Anders Behring Breivik, 32, has said that although his actions were “gruesome” they were “necessary”. His lawyer has said Breivik plans to explain his actions to the court when he has a hearing on Monday.
Norwegian police arrested Breivik in the aftermath of the terror attacks, and described him to media as a “right-wing fundamentalist Christian.”
The atrocities are the worst Norway has seen since World War II, with at least 85 people confirmed dead from the Utoya Island shootings. The isolated island is situated nearly 20 miles northwest of Oslo, and was hosting about 600 campers. It appears that many had gathered in the camp’s assembly hall to be informed about the earlier bombings in Oslo.

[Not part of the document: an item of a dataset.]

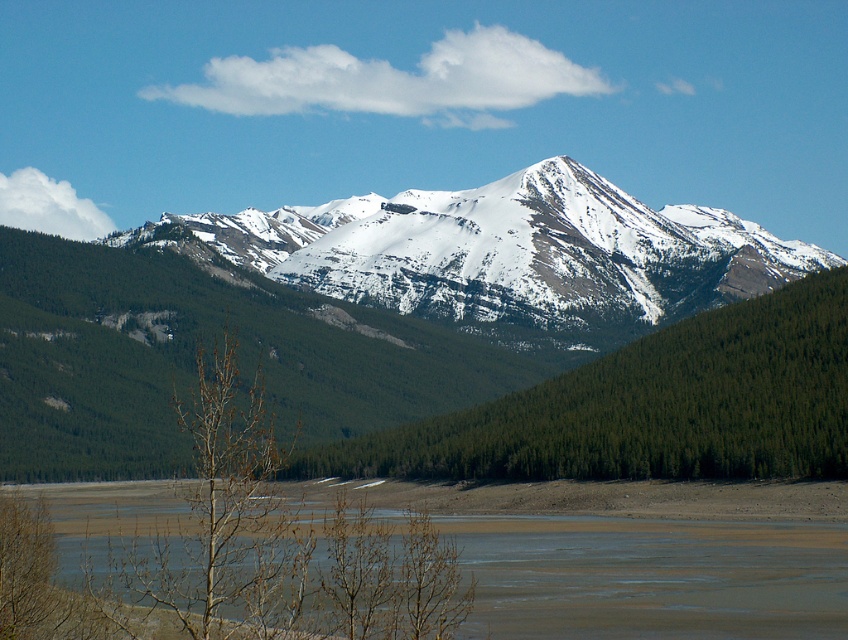 You are a hiker planning to cross the brown sandy river at lower center. From your current position at the leafless tree branches in the bottom left corner, which direction should you go to reach the river without passing through the snowy rocky mountain at center?

To reach the brown sandy river at lower center from the leafless tree branches in the bottom left corner without passing through the snowy rocky mountain at center, you should move towards the right. The brown sandy river at lower center is positioned behind the mountain, so moving right would allow you to bypass the mountain and reach the river.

The death toll is expected to rise in the coming days as police continue to search for missing people in the aftermath of the attacks.
Authorities have said that four people from the youth camp shootings are yet to be found, and it is believed some may have drowned or have been shot in the water as they tried to escape.
The number may also rise from the Oslo bombing, as certain parts of the government buildings are still too dangerous for emergency services to conduct a full search of yet. It is feared that more bodies will be found once they are able to access all parts of the building.
On Saturday evening, Breivik's lawyer Geir Lippestad told Norwegian media, “He thought it was gruesome having to commit these acts, but in his head they were necessary.”
His lawyer also indicated that the attacks had been planned for a while.
A YouTube video of Breivik was briefly available showing him carrying automatic weapons. The video titled “Knights Templar 2083” was about 12 minutes long and had a strong anti-Islamic theme to it.
Consistent with his lawyers claims, a massive 1,500 page document was posted online by Breivik just hours before the Oslo bombing took place. The document again talks about the Knights Templar, and also rants on about Islamic immigration in Norway, as well as perceived problems with multiculturalism.
President Obama has sent his condolences to Norway and to the families of victims.